* [Exercise instructions]
The line holding "В продажах нужно" and all lines that follow it to the end of the data: return these exactly, and nothing more.

[The data Boundary: Start]

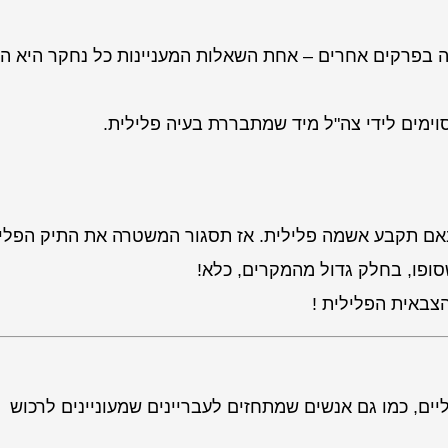
 בפרקים אחרים – אחת השאלות המעניינות כל נחקר היא ה
וימים לידי צה"ל מיד שמתבררת בעיה פלילית.
אם תקבע אשמה פלילית. אז תסגור המשטרה את התיק הפליל
שסופו, בחלק גדול מהמקרים, כלא!
הצבאית הפלילית !
יים, כמו גם אנשים שמתחזים לעבריינים שמעוניינים לרכוש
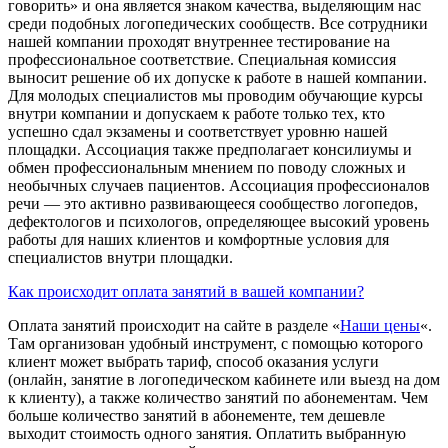
говорить» и она является знаком качества, выделяющим нас
среди подобных логопедических сообществ. Все сотрудники
нашей компании проходят внутреннее тестирование на
профессиональное соответствие. Специальная комиссия
выносит решение об их допуске к работе в нашей компании.
Для молодых специалистов мы проводим обучающие курсы
внутри компании и допускаем к работе только тех, кто
успешно сдал экзамены и соответствует уровню нашей
площадки. Ассоциация также предполагает консилиумы и
обмен профессиональным мнением по поводу сложных и
необычных случаев пациентов. Ассоциация профессионалов
речи — это активно развивающееся сообщество логопедов,
дефектологов и психологов, определяющее высокий уровень
работы для наших клиентов и комфортные условия для
специалистов внутри площадки.
Как происходит оплата занятий в вашей компании?
Оплата занятий происходит на сайте в разделе «
Наши цены
«.
Там организован удобный инструмент, с помощью которого
клиент может выбрать тариф, способ оказания услуги
(онлайн, занятие в логопедическом кабинете или выезд на дом
к клиенту), а также количество занятий по абонементам. Чем
больше количество занятий в абонементе, тем дешевле
выходит стоимость одного занятия. Оплатить выбранную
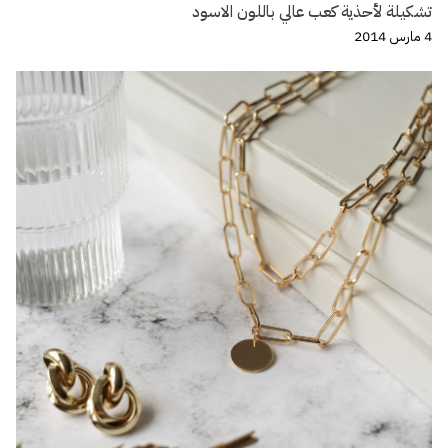
تشكيلة لأحذية كعب عالي باللون الاسود
4 مارس 2014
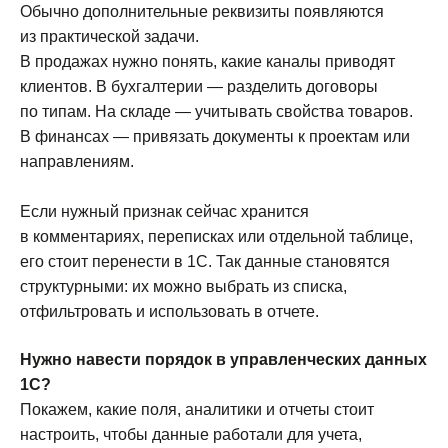
Обычно дополнительные реквизиты появляются
из практической задачи.
В продажах нужно понять, какие каналы приводят
клиентов. В бухгалтерии — разделить договоры
по типам. На складе — учитывать свойства товаров.
В финансах — привязать документы к проектам или
направлениям.
Если нужный признак сейчас хранится
в комментариях, переписках или отдельной таблице,
его стоит перенести в 1С. Так данные становятся
структурными: их можно выбрать из списка,
отфильтровать и использовать в отчете.
Нужно навести порядок в управленческих данных
1С?
Покажем, какие поля, аналитики и отчеты стоит
настроить, чтобы данные работали для учета,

[The data Boundary: End]

* [Completed exercise]
В продажах нужно понять, какие каналы приводят
клиентов. В бухгалтерии — разделить договоры
по типам. На складе — учитывать свойства товаров.
В финансах — привязать документы к проектам или
направлениям.
Если нужный признак сейчас хранится
в комментариях, переписках или отдельной таблице,
его стоит перенести в 1С. Так данные становятся
структурными: их можно выбрать из списка,
отфильтровать и использовать в отчете.
Нужно навести порядок в управленческих данных
1С?
Покажем, какие поля, аналитики и отчеты стоит
настроить, чтобы данные работали для учета,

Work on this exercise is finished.